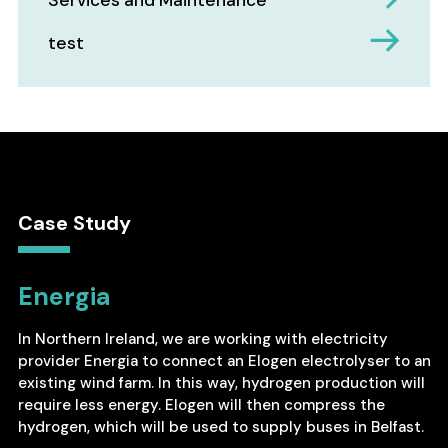
Services and Maintenance
test
Case Study
Energia
In Northern Ireland, we are working with electricity
provider Energia to connect an Elogen electrolyser to an
existing wind farm. In this way, hydrogen production will
require less energy. Elogen will then compress the
hydrogen, which will be used to supply buses in Belfast.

◆ ◆ ◆ ◆ ◆

The answer should contain every line of the material exactly as written and no pictures.

Services and Maintenance
test
Case Study
Energia
In Northern Ireland, we are working with electricity
provider Energia to connect an Elogen electrolyser to an
existing wind farm. In this way, hydrogen production will
require less energy. Elogen will then compress the
hydrogen, which will be used to supply buses in Belfast.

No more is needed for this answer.